(Data records)
◇ ◇ ◇

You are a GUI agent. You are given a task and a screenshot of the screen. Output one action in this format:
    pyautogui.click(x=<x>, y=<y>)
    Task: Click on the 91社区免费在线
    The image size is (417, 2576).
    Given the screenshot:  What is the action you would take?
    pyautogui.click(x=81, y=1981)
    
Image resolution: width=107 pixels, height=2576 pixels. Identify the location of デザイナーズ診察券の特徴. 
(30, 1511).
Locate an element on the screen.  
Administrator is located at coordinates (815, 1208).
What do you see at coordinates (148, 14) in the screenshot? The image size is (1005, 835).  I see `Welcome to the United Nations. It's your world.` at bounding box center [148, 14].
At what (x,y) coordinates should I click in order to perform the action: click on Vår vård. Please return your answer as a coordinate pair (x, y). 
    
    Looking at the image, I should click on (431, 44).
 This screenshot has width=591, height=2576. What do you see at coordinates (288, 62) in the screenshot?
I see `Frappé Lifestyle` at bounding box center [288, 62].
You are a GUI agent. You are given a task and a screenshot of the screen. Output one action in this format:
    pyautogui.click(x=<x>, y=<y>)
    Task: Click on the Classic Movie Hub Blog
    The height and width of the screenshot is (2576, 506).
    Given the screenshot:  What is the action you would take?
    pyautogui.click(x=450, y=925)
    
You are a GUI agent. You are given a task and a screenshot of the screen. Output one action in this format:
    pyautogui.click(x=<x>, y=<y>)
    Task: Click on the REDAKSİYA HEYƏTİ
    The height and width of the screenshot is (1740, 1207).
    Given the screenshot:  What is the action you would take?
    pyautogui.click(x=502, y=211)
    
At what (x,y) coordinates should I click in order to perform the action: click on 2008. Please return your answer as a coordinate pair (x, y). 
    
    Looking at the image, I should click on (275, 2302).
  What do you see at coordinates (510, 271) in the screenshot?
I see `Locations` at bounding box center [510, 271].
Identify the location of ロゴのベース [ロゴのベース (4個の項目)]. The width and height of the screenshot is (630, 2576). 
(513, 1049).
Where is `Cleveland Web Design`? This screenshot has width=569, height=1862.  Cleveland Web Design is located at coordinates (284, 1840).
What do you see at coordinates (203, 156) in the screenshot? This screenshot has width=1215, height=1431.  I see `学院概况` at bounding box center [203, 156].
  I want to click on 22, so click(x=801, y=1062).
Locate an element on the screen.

◇ ◇ ◇

About this exercise:
Scan the entries for lines holding the string "size", then copy every one of them.

Solution for this exercise:
    The image size is (417, 2576).
What do you see at coordinates (148, 14) in the screenshot? The image size is (1005, 835).  I see `Welcome to the United Nations. It's your world.` at bounding box center [148, 14].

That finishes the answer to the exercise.